Know your strengths. Face your threats. Move faster.
Describe your startup idea and Fonda produces a specific, honest SWOT analysis — 5 points per quadrant, plus a strategic verdict on what to prove in the next 90 days.
What goes in each SWOT quadrant?
A common mistake is filling SWOT quadrants with generic statements. Here’s what each quadrant actually needs:
What does your startup do better than alternatives? Include team skills, proprietary assets, early traction, distribution access, or domain expertise.
What gaps, resource constraints, or capabilities does your startup currently lack? Be honest — every startup has real weaknesses.
What trends, regulatory changes, underserved segments, or market shifts could your startup exploit? These are conditions outside your control that work in your favour.
What competitors, substitutes, macro risks, or market dynamics could hurt your startup? Name real companies and real trends.

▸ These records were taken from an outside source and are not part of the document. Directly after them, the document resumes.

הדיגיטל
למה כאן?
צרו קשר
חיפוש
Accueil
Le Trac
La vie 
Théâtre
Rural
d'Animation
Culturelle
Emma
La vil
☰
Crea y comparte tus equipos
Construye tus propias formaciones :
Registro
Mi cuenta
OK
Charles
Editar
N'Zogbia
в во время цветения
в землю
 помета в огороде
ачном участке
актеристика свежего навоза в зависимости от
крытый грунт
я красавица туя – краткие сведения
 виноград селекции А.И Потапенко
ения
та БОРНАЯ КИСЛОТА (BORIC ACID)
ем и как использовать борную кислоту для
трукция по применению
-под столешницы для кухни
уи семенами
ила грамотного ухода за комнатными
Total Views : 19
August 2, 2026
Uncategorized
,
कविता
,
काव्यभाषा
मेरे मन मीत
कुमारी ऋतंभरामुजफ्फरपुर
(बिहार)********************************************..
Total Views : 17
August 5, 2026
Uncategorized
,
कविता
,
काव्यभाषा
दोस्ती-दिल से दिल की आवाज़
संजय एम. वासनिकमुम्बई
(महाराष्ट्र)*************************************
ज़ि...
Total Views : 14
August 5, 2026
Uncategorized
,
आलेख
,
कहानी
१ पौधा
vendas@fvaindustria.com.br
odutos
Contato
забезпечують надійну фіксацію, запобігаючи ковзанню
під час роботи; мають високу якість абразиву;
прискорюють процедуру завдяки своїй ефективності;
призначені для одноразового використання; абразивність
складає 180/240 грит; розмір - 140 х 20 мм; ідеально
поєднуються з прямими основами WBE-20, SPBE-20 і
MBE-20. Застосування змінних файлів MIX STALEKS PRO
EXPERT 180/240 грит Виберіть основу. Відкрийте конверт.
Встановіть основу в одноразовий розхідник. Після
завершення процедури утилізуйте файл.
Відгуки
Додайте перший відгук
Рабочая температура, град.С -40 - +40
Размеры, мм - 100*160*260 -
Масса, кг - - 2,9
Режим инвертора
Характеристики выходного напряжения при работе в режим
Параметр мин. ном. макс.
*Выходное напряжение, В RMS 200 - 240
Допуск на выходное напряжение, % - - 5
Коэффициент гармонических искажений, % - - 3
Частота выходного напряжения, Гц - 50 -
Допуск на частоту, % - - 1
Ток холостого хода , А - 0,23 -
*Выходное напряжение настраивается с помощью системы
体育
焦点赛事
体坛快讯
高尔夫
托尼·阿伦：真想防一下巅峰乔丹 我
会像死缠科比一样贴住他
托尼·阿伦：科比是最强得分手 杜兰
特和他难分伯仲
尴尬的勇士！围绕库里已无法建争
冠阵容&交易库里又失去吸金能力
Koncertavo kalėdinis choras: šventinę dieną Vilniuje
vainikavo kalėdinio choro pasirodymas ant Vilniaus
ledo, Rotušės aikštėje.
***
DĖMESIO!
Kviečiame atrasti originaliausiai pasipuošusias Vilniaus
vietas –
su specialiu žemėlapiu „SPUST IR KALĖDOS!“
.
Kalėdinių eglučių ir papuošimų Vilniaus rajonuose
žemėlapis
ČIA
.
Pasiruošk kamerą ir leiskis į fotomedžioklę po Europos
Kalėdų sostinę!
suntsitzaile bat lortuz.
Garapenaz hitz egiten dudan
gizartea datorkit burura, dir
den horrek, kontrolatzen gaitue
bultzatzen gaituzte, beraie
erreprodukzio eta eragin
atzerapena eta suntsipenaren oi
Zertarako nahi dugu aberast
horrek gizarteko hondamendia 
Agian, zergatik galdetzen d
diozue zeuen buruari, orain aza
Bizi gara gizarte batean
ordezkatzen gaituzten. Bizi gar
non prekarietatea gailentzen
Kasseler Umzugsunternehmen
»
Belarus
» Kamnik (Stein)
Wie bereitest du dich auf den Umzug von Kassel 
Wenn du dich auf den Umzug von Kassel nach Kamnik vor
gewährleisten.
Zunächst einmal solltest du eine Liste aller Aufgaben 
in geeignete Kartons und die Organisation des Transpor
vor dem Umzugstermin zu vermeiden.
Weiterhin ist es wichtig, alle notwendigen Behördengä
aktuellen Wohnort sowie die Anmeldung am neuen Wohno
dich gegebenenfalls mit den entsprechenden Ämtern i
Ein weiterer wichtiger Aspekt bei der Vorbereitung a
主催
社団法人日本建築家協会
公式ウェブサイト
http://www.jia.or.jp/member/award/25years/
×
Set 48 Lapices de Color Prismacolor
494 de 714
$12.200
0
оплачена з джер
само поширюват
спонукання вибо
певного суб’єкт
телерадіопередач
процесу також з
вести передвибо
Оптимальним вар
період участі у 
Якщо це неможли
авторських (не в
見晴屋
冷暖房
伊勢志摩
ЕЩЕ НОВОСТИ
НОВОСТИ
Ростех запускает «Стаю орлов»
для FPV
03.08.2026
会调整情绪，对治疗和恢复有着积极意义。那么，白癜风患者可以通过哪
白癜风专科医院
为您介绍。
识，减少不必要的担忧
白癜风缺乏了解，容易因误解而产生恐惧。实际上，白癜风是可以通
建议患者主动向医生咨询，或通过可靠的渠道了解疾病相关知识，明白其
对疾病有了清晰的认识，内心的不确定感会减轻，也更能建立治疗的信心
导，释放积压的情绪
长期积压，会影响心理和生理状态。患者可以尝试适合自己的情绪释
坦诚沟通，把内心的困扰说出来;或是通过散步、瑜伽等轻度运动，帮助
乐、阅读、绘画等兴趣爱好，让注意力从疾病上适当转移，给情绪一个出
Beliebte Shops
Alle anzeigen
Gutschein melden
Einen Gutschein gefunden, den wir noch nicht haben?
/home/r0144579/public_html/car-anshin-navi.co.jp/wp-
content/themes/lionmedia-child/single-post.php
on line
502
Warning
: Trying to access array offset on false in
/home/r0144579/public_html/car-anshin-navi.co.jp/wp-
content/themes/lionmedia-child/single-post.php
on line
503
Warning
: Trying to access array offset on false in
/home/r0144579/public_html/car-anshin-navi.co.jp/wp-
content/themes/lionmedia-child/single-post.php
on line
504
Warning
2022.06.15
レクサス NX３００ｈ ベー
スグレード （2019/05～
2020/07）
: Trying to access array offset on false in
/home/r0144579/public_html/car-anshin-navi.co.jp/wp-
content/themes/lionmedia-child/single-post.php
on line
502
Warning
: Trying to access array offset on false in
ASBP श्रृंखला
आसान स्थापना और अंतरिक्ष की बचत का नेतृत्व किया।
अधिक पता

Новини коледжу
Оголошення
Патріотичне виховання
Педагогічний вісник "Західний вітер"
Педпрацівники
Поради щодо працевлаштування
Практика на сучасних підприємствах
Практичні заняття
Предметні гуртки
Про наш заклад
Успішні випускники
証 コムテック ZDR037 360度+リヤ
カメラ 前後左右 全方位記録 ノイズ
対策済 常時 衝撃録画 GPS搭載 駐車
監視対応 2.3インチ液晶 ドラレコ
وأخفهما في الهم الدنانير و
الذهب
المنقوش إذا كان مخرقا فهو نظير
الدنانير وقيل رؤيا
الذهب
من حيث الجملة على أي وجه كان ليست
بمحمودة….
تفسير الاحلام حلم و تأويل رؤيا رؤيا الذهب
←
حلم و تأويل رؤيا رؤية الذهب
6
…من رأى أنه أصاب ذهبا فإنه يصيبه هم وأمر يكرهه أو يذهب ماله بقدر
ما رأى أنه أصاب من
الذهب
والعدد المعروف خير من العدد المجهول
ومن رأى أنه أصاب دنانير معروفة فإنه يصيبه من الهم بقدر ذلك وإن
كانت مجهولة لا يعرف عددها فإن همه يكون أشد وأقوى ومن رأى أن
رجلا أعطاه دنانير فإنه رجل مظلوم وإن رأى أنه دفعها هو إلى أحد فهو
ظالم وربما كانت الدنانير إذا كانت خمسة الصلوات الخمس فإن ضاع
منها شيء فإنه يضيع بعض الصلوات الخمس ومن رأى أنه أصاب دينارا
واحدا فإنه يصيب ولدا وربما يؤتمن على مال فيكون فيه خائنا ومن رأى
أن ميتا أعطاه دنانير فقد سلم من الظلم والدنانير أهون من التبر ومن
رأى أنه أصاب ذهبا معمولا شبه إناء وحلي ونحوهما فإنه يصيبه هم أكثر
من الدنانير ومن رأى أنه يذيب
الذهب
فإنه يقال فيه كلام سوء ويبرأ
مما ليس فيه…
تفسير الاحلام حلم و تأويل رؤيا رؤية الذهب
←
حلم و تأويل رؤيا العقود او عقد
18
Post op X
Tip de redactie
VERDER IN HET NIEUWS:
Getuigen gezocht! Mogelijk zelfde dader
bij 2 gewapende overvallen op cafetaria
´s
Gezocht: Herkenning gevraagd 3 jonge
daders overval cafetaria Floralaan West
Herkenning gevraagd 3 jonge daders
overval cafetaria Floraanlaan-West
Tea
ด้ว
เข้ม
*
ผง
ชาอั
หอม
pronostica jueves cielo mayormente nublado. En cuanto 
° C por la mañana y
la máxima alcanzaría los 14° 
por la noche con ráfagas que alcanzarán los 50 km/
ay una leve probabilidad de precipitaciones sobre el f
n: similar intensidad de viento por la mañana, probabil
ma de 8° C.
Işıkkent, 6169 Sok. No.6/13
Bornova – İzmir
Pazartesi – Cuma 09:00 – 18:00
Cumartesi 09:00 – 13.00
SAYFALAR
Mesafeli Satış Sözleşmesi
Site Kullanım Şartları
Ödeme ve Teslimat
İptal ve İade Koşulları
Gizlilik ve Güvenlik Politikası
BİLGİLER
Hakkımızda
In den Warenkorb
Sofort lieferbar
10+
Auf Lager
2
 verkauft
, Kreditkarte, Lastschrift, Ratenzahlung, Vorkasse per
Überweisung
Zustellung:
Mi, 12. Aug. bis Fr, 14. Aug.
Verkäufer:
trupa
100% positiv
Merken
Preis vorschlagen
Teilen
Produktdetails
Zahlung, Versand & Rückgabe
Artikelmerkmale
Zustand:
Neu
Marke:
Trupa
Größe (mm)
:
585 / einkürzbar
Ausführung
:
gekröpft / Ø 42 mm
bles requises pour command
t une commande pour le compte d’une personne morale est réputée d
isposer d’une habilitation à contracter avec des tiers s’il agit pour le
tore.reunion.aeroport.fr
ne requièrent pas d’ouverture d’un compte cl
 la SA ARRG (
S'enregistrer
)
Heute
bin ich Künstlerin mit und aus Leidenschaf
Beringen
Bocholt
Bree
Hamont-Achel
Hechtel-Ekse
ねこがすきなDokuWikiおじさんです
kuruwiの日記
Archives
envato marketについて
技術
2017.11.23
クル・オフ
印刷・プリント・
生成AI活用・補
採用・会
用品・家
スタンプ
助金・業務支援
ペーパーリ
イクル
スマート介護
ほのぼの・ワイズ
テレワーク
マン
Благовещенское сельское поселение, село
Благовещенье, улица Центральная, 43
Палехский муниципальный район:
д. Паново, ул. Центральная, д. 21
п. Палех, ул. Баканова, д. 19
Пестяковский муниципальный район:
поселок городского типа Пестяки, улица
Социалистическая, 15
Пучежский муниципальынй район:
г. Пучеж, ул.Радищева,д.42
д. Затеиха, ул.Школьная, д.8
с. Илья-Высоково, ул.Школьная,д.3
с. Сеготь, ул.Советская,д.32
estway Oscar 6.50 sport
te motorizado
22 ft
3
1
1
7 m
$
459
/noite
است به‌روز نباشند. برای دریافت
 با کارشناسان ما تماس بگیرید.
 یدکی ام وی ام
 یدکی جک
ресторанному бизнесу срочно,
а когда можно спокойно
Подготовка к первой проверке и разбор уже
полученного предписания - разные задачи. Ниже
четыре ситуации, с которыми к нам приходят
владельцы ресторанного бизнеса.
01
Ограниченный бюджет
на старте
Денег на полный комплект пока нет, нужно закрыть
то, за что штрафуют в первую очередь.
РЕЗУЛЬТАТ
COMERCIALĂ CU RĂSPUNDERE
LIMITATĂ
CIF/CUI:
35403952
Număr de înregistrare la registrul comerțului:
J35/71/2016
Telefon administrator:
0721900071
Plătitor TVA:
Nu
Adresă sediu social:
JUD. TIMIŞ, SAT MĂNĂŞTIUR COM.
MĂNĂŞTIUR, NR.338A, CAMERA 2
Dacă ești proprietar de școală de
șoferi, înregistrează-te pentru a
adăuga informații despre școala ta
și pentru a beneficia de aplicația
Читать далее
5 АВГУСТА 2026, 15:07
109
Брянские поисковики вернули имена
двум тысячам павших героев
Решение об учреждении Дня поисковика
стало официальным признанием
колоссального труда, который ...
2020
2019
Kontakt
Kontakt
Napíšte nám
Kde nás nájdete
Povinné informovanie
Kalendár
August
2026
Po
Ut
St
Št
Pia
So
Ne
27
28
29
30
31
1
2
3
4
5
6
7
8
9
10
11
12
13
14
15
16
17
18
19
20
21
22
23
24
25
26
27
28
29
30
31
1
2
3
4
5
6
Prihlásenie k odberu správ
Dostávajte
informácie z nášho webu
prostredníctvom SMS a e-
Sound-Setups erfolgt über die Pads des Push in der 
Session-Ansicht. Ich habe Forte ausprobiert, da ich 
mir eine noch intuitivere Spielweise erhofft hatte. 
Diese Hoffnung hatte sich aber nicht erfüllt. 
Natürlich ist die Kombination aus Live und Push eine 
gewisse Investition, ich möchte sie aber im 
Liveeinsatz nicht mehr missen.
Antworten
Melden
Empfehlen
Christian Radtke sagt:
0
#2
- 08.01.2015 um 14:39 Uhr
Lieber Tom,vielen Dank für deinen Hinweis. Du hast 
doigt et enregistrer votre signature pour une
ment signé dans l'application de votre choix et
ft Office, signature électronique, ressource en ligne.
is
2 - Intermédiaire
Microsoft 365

How to use a SWOT analysis effectively
Most founders generate a SWOT and then ignore it. Here’s how to actually use it to make better decisions:
Identify
Use this tool to rapidly generate a first-draft SWOT. Don't overthink it — a rough SWOT is better than a perfect blank page.
Prioritise
Not all points are equal. After generating, rank the top 2 in each quadrant. The rest is noise.
Cross-reference
The real value comes from matching: which strengths can you use to capture which opportunities? Which weaknesses make which threats more dangerous?
Act
Turn the strategic verdict into one specific decision: the next experiment you'll run, the hire you'll make, or the risk you'll mitigate first.
After identifying your four quadrants, cross-reference them: SO (use Strengths to exploit Opportunities), WO (fix Weaknesses to pursue Opportunities), ST (use Strengths to neutralise Threats), WT (defend against Weakness-Threat combinations — these are existential). Your 90-day roadmap should be built from the WT and SO cells.